Emerging approaches to sample prefractionation, including immuno-depletion methods and multidimensional LC, offer additional benefits because they allow researchers to cut deeper into the proteome to recover information that was previously unobtainable.
The importance of these emerging strategies in human biomarker and drug discovery studies will become increasingly evident as data accumulate on the role of specific protein isoforms in human health and disease. 2-D gels allow researchers to generate information on each distinct gene product present in a sample and identify unique proteins formed as a result of truncation, alternative splicing, and a range of post-translational modifications, including phosphorylation, glycosylation, and sulfation, which may transform a single gene product into multiple chemically and possibly functionally distinct entities.

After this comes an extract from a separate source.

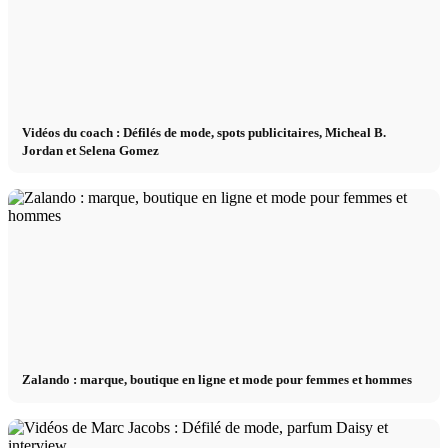
Vidéos du coach : Défilés de mode, spots publicitaires, Micheal B.
Jordan et Selena Gomez
Zalando : marque, boutique en ligne et mode pour femmes et hommes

While complementary strategies based on proteolytic cleavage early in the analytical process will remain indispensable tools, they will have to be employed hand-in-hand with 2-D gels or similar strategies to ensure that the biological complexity that distinguishes the proteome from the genome is brought to light.
For the foreseeable future, the development of protein biomarkers for use in drug discovery and in guiding diagnostic and treatment decision-making in clinical medicine will continue to benefit from advances in protein separation and detection methods and in the innovative use of combinations of diverse instrument platforms.